Avec la crise des années 1970, on se rend compte de la nécessité de réformer le système en faveur d’une plus grande protection de l’entreprise et de ses salariés. Dans l’axe de l’orientation sociale du droit des procédures collectives, la première avancée notable fut la loi du 27 décembre 1973 établissant une garantie des salaires, qui conduit à la création en février 1974 de l’Association pour la gestion du régime de garantie des créances des salariés (AGS). L’AGS a pour mission « d’assurer, en cas de règlement judiciaire ou de liquidation des biens, le paiement des créances résultant du contrat de travail ». La loi du 28 octobre 1982 relative au développement des institutions représentatives du personnel implique quant à elle plus de responsabilité des partenaires sociaux, parfois à la limite de l’ingérence dans les affaires privées de l’entreprise. En effet, en exigeant davantage de transparence comptable, économique et financière aux entreprises, elle risque de mettre en danger le secret professionnel et d’être préjudiciable à l’entreprise dans son environnement concurrentiel.
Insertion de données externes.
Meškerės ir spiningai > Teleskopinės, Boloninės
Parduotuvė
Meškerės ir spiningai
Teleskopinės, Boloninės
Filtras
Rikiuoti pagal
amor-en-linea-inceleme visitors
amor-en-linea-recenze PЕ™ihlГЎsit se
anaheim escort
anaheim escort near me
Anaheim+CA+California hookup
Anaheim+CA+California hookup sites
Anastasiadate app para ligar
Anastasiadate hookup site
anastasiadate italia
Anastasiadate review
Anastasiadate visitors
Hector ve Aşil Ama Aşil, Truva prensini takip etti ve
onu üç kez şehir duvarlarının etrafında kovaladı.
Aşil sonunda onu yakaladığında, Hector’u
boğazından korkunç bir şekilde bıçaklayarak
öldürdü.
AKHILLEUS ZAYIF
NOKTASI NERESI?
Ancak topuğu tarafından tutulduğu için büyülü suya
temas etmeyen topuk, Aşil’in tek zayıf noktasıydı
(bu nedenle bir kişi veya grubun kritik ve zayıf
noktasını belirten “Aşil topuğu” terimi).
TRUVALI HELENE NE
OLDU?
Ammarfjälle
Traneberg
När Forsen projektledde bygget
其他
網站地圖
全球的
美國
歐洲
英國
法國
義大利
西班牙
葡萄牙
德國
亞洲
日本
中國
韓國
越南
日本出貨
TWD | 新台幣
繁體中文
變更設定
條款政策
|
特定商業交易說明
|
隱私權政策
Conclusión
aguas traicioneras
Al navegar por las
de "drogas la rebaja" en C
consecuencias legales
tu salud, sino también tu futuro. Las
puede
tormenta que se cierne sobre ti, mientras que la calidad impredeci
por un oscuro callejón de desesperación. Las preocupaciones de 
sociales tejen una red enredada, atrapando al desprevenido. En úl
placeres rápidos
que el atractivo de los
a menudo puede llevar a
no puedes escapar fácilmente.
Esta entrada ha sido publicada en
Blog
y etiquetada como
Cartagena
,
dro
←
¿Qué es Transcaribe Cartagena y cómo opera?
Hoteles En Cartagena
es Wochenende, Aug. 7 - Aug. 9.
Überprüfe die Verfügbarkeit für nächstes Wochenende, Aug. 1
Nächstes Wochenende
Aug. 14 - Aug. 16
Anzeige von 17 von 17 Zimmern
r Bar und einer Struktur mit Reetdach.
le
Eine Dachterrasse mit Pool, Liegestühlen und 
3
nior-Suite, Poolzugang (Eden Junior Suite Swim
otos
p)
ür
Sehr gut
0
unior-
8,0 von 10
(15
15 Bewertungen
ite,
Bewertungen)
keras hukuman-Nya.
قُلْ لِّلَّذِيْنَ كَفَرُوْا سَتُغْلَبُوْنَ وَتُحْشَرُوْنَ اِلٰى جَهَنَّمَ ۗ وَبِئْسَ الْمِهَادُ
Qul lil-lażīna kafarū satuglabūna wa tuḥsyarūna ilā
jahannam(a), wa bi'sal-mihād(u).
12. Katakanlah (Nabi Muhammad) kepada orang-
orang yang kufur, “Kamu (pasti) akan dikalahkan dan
Toutefois, ce sont véritablement les lois du 1er mars 1984 et du 25 janvier 1985 qui marquent le début d’une époque où le sort de l’entreprise est guidé par des enjeux non plus seulement économiques mais également sociaux. Dans ce contexte, une nouvelle dénomination du droit des procédures collectives est introduite dans le jargon juridique : « le droit des entreprises en difficultés ». Cette qualification du droit de la défaillance, moins objective qu’auparavant, est révélatrice de l’objectif qui lui est désormais assigné ; sa finalité n’est plus seulement de désintéresser collectivement les créanciers, mais d’aider l’entreprise à surmonter une crise censée être passagère. Cette nouvelle orientation implique en premier lieu de traiter cette « crise » avant même qu’elle ne survienne.